Your objective: Reading the records beneath this task, work out how many lines contain the word "city" and reply with only that number.

Material supplied:
· · · · ·

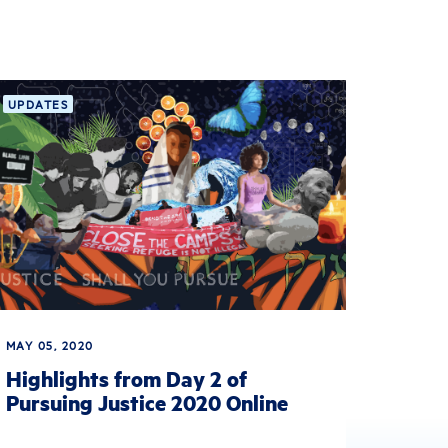
UPDATES
MAY 05, 2020
Highlights from Day 2 of
Pursuing Justice 2020 Online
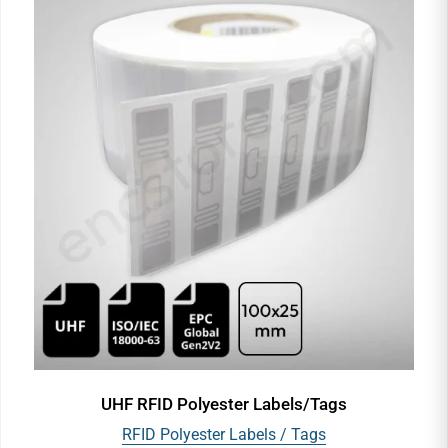
UHF RFID Polyester Labels/Tags
RFID Polyester Labels / Tags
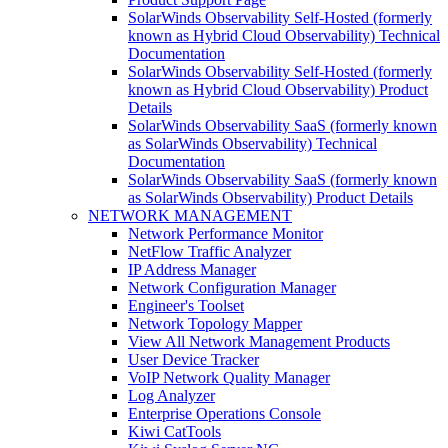
SolarWinds Observability Self-Hosted (formerly
known as Hybrid Cloud Observability) Technical
Documentation
SolarWinds Observability Self-Hosted (formerly
known as Hybrid Cloud Observability) Product
Details
SolarWinds Observability SaaS (formerly known
as SolarWinds Observability) Technical
Documentation
SolarWinds Observability SaaS (formerly known
as SolarWinds Observability) Product Details
NETWORK MANAGEMENT
Network Performance Monitor
NetFlow Traffic Analyzer
IP Address Manager
Network Configuration Manager
Engineer's Toolset
Network Topology Mapper
View All Network Management Products
User Device Tracker
VoIP Network Quality Manager
Log Analyzer
Enterprise Operations Console
Kiwi CatTools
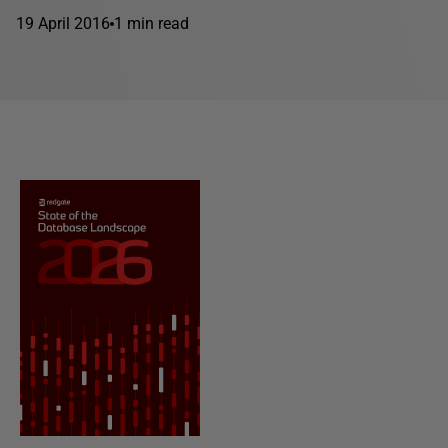
19 April 2016
1 min read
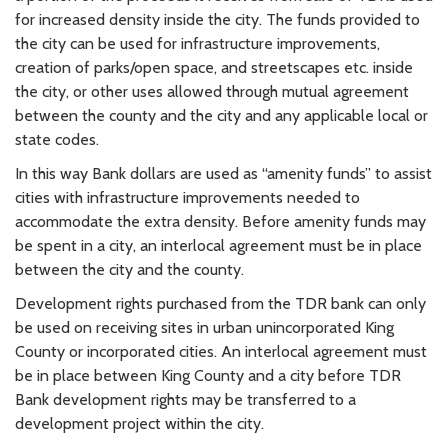
for increased density inside the city. The funds provided to
the city can be used for infrastructure improvements,
creation of parks/open space, and streetscapes etc. inside
the city, or other uses allowed through mutual agreement
between the county and the city and any applicable local or
state codes.
In this way Bank dollars are used as “amenity funds” to assist
cities with infrastructure improvements needed to
accommodate the extra density. Before amenity funds may
be spent in a city, an interlocal agreement must be in place
between the city and the county.
Development rights purchased from the TDR bank can only
be used on receiving sites in urban unincorporated King
County or incorporated cities. An interlocal agreement must
be in place between King County and a city before TDR
Bank development rights may be transferred to a
development project within the city.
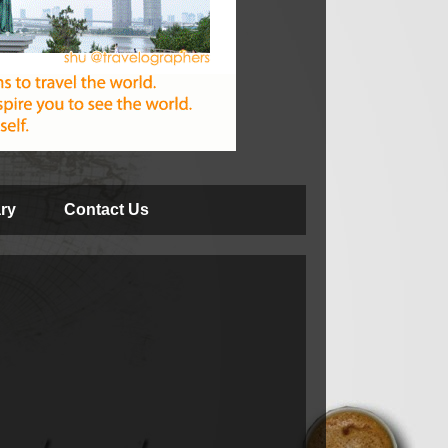
ry
Contact Us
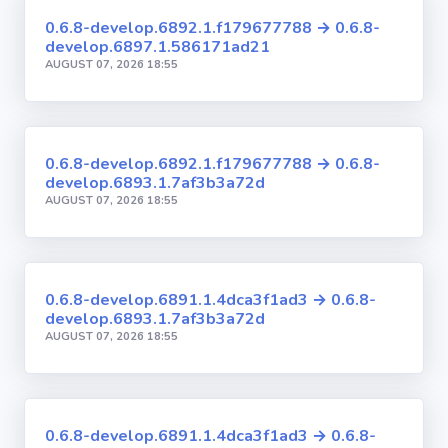
0.6.8-develop.6892.1.f179677788 → 0.6.8-
develop.6897.1.586171ad21
AUGUST 07, 2026 18:55
0.6.8-develop.6892.1.f179677788 → 0.6.8-
develop.6893.1.7af3b3a72d
AUGUST 07, 2026 18:55
0.6.8-develop.6891.1.4dca3f1ad3 → 0.6.8-
develop.6893.1.7af3b3a72d
AUGUST 07, 2026 18:55
0.6.8-develop.6891.1.4dca3f1ad3 → 0.6.8-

· · · · ·

Answer space: 8